A Marsden–funded project involves collaboration with the University of Canterbury and the Macaulay Land Use Research Institute (Aberdeen, UK), with a staff member seconded to work with us for two years. The project is centred on a unique field experiment to determine the impact of soil warming on the turnover and loss of soil carbon. This work relies on the use of our tunable diode laser absorption spectrometer, allowing us to make accurate real–time measurements of naturally occurring stable isotopes of carbon in air respired from soil. The results will help improve models that predict the rate of global climate change.

Global soil map

A global consortium has been formed to create a digital soil map of the world using state–of–the–art technologies. The new high–resolution map will be supplemented by interpretation and functionality options to assist in a range of global issues like food production and hunger eradication, water security, climate change and environmental degradation. The project has support from the Bill & Melinda Gates Foundation. One of our senior soil scientists (the architect of S–map, the digital soil map for New Zealand) was elected to lead the Oceania node (Australia, New Zealand, Pacific and associated territories).

‘Let there be no mistake about the significance of this wonderful project’
Kofi Annan, Secretary–General of the United Nations1997–2006, and co–recipient of the 2001 Nobel Peace Prize.

Global biodiversity informatics

Landcare Research is recognised internationally as ‘one of the world centres of biodiversity informatics’ and we were represented at the first–ever global meeting of this young and growing fi eld by one of our senior scientists who is a member of the Species2000 global committee, and the New Zealand node manager for GBIF. The e–Biosphere 09 International Conference on Biodiversity Informatics brought together 503 participants from 69 countries and we were invited to take part in a workshop of 40 invited participants to develop a 10–year roadmap for biodiversity informatics research.

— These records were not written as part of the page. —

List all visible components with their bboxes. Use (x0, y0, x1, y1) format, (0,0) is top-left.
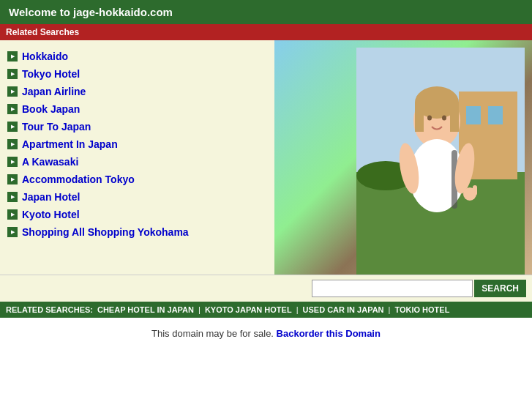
image-column (274, 40, 532, 275)
list-item: Japan Airline (6, 83, 269, 100)
bottom-related-link[interactable]: CHEAP HOTEL IN JAPAN (97, 305, 194, 314)
list-item: Kyoto Hotel (6, 206, 269, 223)
search-bar-row: SEARCH (0, 275, 532, 302)
related-searches-label: Related Searches (6, 27, 79, 37)
bottom-related-link[interactable]: KYOTO JAPAN HOTEL (205, 305, 292, 314)
bottom-related-link[interactable]: TOKIO HOTEL (394, 305, 449, 314)
bullet-icon (7, 104, 18, 114)
header-bar: Welcome to jage-hokkaido.com (0, 0, 532, 24)
search-input[interactable] (312, 280, 473, 297)
bottom-related-label: RELATED SEARCHES: (6, 305, 93, 314)
header-title: Welcome to jage-hokkaido.com (9, 6, 173, 18)
link-anchor[interactable]: Tour To Japan (22, 121, 91, 133)
bullet-icon (7, 209, 18, 220)
related-searches-bar: Related Searches (0, 24, 532, 40)
svg-point-12 (442, 116, 446, 121)
person-illustration (356, 48, 525, 275)
list-item: Japan Hotel (6, 188, 269, 206)
bottom-related-bar: RELATED SEARCHES:CHEAP HOTEL IN JAPAN|KY… (0, 302, 532, 318)
bullet-icon (7, 51, 18, 61)
list-item: Tour To Japan (6, 118, 269, 135)
link-anchor[interactable]: Tokyo Hotel (22, 68, 80, 80)
link-anchor[interactable]: Accommodation Tokyo (22, 174, 135, 185)
link-anchor[interactable]: Japan Airline (22, 86, 86, 97)
backorder-link[interactable]: Backorder this Domain (277, 328, 381, 339)
svg-rect-9 (415, 102, 424, 132)
list-item: Hokkaido (6, 48, 269, 65)
bullet-icon (7, 139, 18, 149)
svg-rect-19 (473, 185, 477, 195)
bullet-icon (7, 69, 18, 79)
link-anchor[interactable]: Book Japan (22, 103, 80, 115)
link-anchor[interactable]: Hokkaido (22, 51, 68, 62)
link-anchor[interactable]: Shopping All Shopping Yokohama (22, 226, 189, 238)
footer-text: This domain may be for sale. (151, 328, 274, 339)
svg-rect-4 (488, 106, 503, 124)
list-item: Book Japan (6, 100, 269, 118)
link-anchor[interactable]: Kyoto Hotel (22, 209, 80, 220)
svg-rect-3 (466, 106, 481, 124)
separator: | (296, 305, 299, 314)
bullet-icon (7, 174, 18, 184)
bullet-icon (7, 192, 18, 202)
bottom-related-link[interactable]: USED CAR IN JAPAN (303, 305, 384, 314)
footer: This domain may be for sale. Backorder t… (0, 318, 532, 349)
link-anchor[interactable]: Japan Hotel (22, 191, 80, 203)
bullet-icon (7, 86, 18, 97)
bullet-icon (7, 122, 18, 132)
svg-point-11 (427, 116, 432, 121)
link-anchor[interactable]: Apartment In Japan (22, 138, 118, 150)
search-button[interactable]: SEARCH (474, 280, 526, 297)
list-item: Accommodation Tokyo (6, 171, 269, 188)
bullet-icon (7, 227, 18, 237)
separator: | (389, 305, 391, 314)
list-item: A Kawasaki (6, 153, 269, 171)
list-item: Shopping All Shopping Yokohama (6, 223, 269, 241)
link-anchor[interactable]: A Kawasaki (22, 156, 78, 168)
list-item: Apartment In Japan (6, 135, 269, 153)
hero-image (274, 40, 532, 275)
separator: | (198, 305, 201, 314)
list-item: Tokyo Hotel (6, 65, 269, 83)
bullet-icon (7, 157, 18, 167)
main-content: Hokkaido Tokyo Hotel Japan Airline Book … (0, 40, 532, 275)
svg-rect-10 (450, 102, 459, 132)
links-column: Hokkaido Tokyo Hotel Japan Airline Book … (0, 40, 274, 275)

The New Zealand Organisms Register (NZOR) is key to New Zealand being a regional hub in Species2000, a project currently funded through new €5.9m EU projects 4D4Life & i4Life that are attempting to complete the global Catalogue of Life; we are a partner in these projects. We are also a partner in the Global Biodiversity Information Facility (GBIF) and the Encyclopaedia of Life (EOL) project that is helping develop the Global Names Architecture (GNA) to provide the informatics ‘glue’ between globally distributed biodiversity databases.

New Zealand – China strategic research alliance

The first initiative in the New Zealand – China Strategic Research Alliance was a workshop in Xinjiang involving staff from Landcare Research’s Invasive Mammals Impacts (IMI) programme, the Institute of Ecology and Geography in Xinjiang, and the Partner Institute for Computational Biology in Shanghai. The workshop was supported by New Zealand’s Ministry of Research, Science and Technology and the Chinese Ministry of Science and Technology. The aim is to develop a collaborative project in Xinjiang that can be matched with research across a similar cross–section of natural and modifi ed landscapes in the IMI programme.

An exceptionally strong altitudinal gradient at Fukang Station of Desert Ecology in Xinjiang has potential to provide a unifying theme linking research projects between the two countries on pest management, climate and land–use change. The gradient ranges from permafrost at 5000 m to alpine meadows and through forested valleys to agricultural land bordering arid dune systems at 800 m, to desert at 100 m below sea level (the second–lowest place on earth). This is an ideal ´natural laboratory´ for understanding how climatic factors, interacting with ecological processes and extensive land use (nomadic pastoralism) and intensive land use (irrigated crops), limit the distribution and persistence of species, communities and ecosystems.